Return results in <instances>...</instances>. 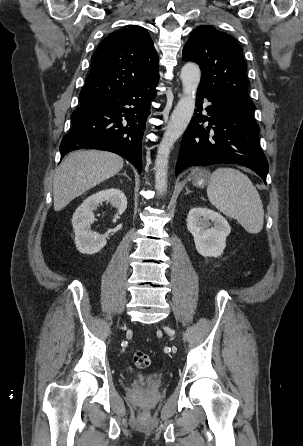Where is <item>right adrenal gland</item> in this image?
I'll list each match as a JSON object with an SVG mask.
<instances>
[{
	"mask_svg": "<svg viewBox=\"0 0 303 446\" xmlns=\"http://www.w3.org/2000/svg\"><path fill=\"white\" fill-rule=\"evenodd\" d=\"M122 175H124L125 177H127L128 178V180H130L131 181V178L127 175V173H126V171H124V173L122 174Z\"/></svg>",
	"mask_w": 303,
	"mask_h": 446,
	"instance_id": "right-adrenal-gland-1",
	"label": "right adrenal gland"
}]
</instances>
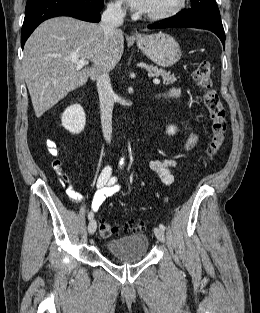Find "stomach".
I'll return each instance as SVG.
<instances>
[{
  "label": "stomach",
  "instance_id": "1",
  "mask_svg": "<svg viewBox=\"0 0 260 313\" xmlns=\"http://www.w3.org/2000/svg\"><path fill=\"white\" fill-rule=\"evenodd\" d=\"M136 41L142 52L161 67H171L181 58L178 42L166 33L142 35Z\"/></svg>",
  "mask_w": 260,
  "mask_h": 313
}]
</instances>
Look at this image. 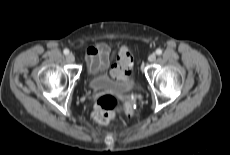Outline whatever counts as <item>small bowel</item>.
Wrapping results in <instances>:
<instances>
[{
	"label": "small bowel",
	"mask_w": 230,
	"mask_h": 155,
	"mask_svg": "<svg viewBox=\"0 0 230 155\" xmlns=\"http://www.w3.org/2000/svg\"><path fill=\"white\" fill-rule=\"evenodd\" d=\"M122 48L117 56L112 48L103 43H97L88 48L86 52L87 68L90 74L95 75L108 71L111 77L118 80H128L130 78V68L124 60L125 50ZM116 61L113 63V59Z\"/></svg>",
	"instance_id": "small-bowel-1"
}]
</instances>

◆ EXERCISE DETAILS ◆
Check every line of the data for the word "each". The response is the count alone.

◆ SOLVED EXERCISE ◆
2